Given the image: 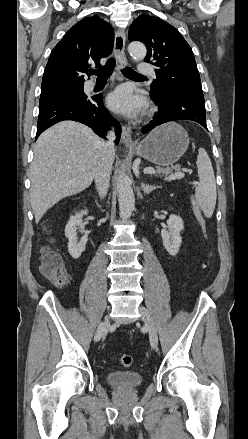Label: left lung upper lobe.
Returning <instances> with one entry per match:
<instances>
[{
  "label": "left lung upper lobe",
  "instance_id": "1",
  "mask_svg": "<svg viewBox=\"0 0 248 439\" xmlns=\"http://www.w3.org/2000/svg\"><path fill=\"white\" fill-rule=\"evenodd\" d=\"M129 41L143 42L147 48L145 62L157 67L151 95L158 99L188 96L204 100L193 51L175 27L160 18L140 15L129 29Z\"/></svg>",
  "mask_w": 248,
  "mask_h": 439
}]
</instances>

::::

**Your objective:** In the records above, find each line with the string "instances" and list it.

**Written answer:**
Returning <instances> with one entry per match:
<instances>
</instances>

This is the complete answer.